ESP32/ESP8266 Wi-Fi Attacks

  • First and foremost, this speaks to the ubiquity and hacker friendliness of Espressif's chips. Most of their competitors (I'm looking at you, Broadcom), prefer security through obscurity and make it extremely difficult to get access to chips, let alone SDKs. I am certain that similar vulnerability exist in every embedded WiFi chipset out there.

    That being said, the status quo is completely untenable. Connectivity has become the norm in the hardware space, and it is built on a shoddy software foundation. Vendor SDKs are often best effort endeavors provided "as is" with no thought given to security or reliability. The results are clear: "the S in IOT stands for security" has become a trope, and connected cameras, locks, washing machines, and many more are getting owned on a weekly basis.

    This will change, and whoever cracks this nut will be very successful indeed.

  • For those unfamiliar with the topic, these two chips are by and far the most common wifi chips for DIY and are also very common in IoT devices. Due to cheap price ($2—$5 depending on the model) and very low barrier to entry technically, these devices are both very popular as well as very wide spread in those two categories.

    These chips are the first hits for searches such as "Arduino wifi module", "breadboard wifi", "IoT wifi module", and many, many more as they're the downright easiest way to add wifi to something that doesn't have it out of the box.

    I'm not sure how applicable these attack vectors are in the real world, but they affect a very large number of devices for sure.

  • Well that sucks. I have probably 20 esp8266 chips around the house doing various things (when you can get an MCU for like $2, you find a lot more uses!), but I don't think any of them really need to worry about this aside from the DoS attacks taking them offline. I'll need to maybe look into some alerts when they start going offline, but not much.
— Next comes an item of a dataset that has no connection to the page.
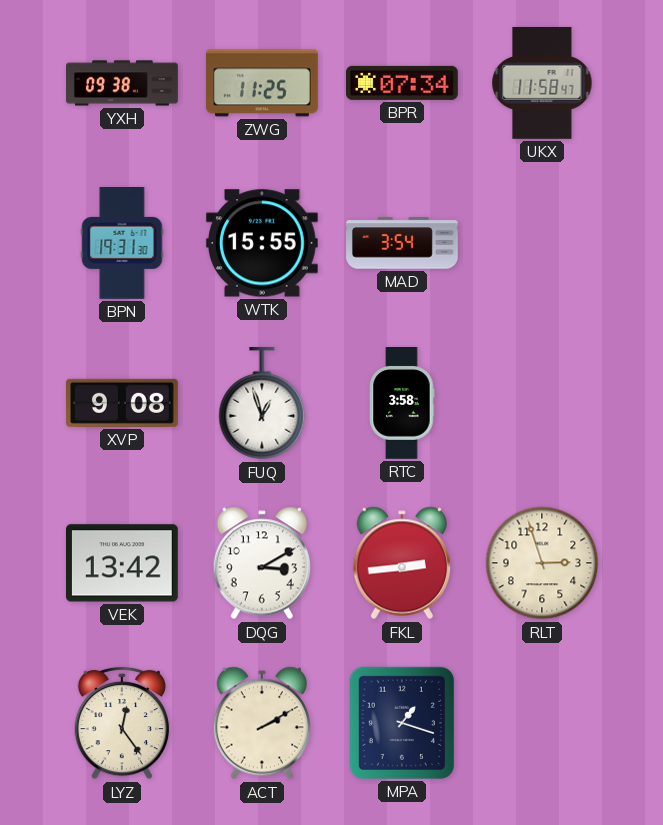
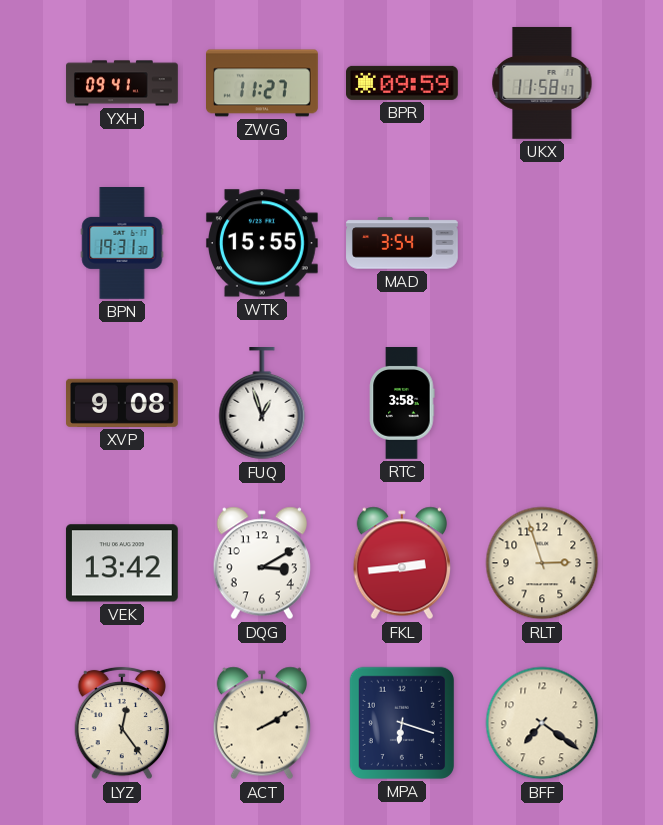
YXH: 09:38 -> 09:41
ZWG: 11:25 -> 11:27
BPR: 07:34 -> 09:59
MPA: 1:18 -> 6:18
BFF: none -> 7:21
    I'm not familiar with the Enterprise WPA2 stuff. Is it widely used in high security environments or "enterprise" areas? and is the ability to gain control over a device on those networks a big deal?

    Enterprise WPA2 always seemed crazy complex, and the fact that many devices can't even seem to do WPA2 Personal completely correctly, I never had a good feeling about the Enterprise stuff.

  • This appears to be the relevant thread on the Arduino ESP8266 page: https://github.com/esp8266/Arduino/issues/6016

    Looks like it was closed due to "lack of info". I wonder if that caused some bad blood?

  • Honestly most of the IOT consumer tech infrastructure does security via the "please don't look at me" approach.

    Still don't know exactly why my home assistant can discover & control my wifi bulbs...never provided passwords or anything.

  • The fake beacon frame issue is the key one here - relatively few people are using Enterprise WPA2, but ESP8266 (or compatible - such as the Tuya TYWE3S) chips are in all kinds of random low cost IoT devices. I've got some smart plugs which use them, as well as a few of the dev boards connected up to various sensors, so looks like will have some patching to do...

  • Yeah, I've caused some of these crashes. The IDF needs a lot of work when it comes to some of the stacks.

    I've been trying to bring the Bluetooth stack (which shares a common ancestor with the Android one) closer to the current Android Bluetooth stack, since that's well maintained (ish) and I'm extending it.

  • ESP8266 is a low-cost Wi-Fi microchip with full TCP/IP stack and microcontroller capability produced by Shanghai-based Chinese manufacturer, Espressif Systems.

    ESP32 is a series of low cost, low power system on a chip microcontrollers with integrated Wi-Fi and dual-mode Bluetooth.

    some kind of IoT chips? can't tell what the real world impact of this is.

    edit: whoa, thanks for context folks! i'm surprised this wasn't obvious from wiki pages.

  • So is there any way to mitigate these vulnerabilities, or does it require replacing the hardware?

  • Oh crud, all my lighting runs off these things. I wish more smart controller/switches used powerline networking rather than WiFi.

  • This is interesting for screwing up badges at Defcon, but I wouldn't lose too much sleep over it. They're neat devices but not really used for anything critical. I'm also not sure they're being used for a lot of consumer devices. If you war drived a major hackerspace you might reset an led light art project.

  • I'd like to see a writeup how they discovered these weaknesses.

  • It's fine to say we want everything as secure as possible. But what about the tradeoff between a system being easy to connect/use and making it so difficult to connect that hobbyist users can't get the device to work.

    If you are doing mission critical or life-safety related work with $3 devices, you are doing it wrong. Spend a little more and use something else.

    In my case, I am monitoring room temperatures in my house with several ESP8266 devices so I want easy-to-connect features. I don't care about security in this application.

  • Are there any open-source hardware/software ESP clones. Similar to what Arduino did in the micro-controller space?

  • That's why I keep them in my network only

  • The branded bug disclosure page should be something about "Basic Cable" or "PortsCenter"

  • The title of this submission made it sound like those are aeroplane models.